The full text of the records below, minus any pictures, should be given back word for word.
+++ LISTED ENTRIES
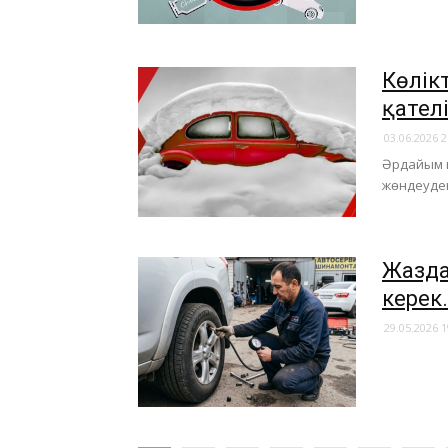
Көлік
қател
03.06.2026 2
Әрдайым к
жөндеуден
Жазда
керек.
29.05.2026 1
++++++
## COMPLETED EXERCISE
Көлік
қател
03.06.2026 2
Әрдайым к
жөндеуден
Жазда
керек.
29.05.2026 1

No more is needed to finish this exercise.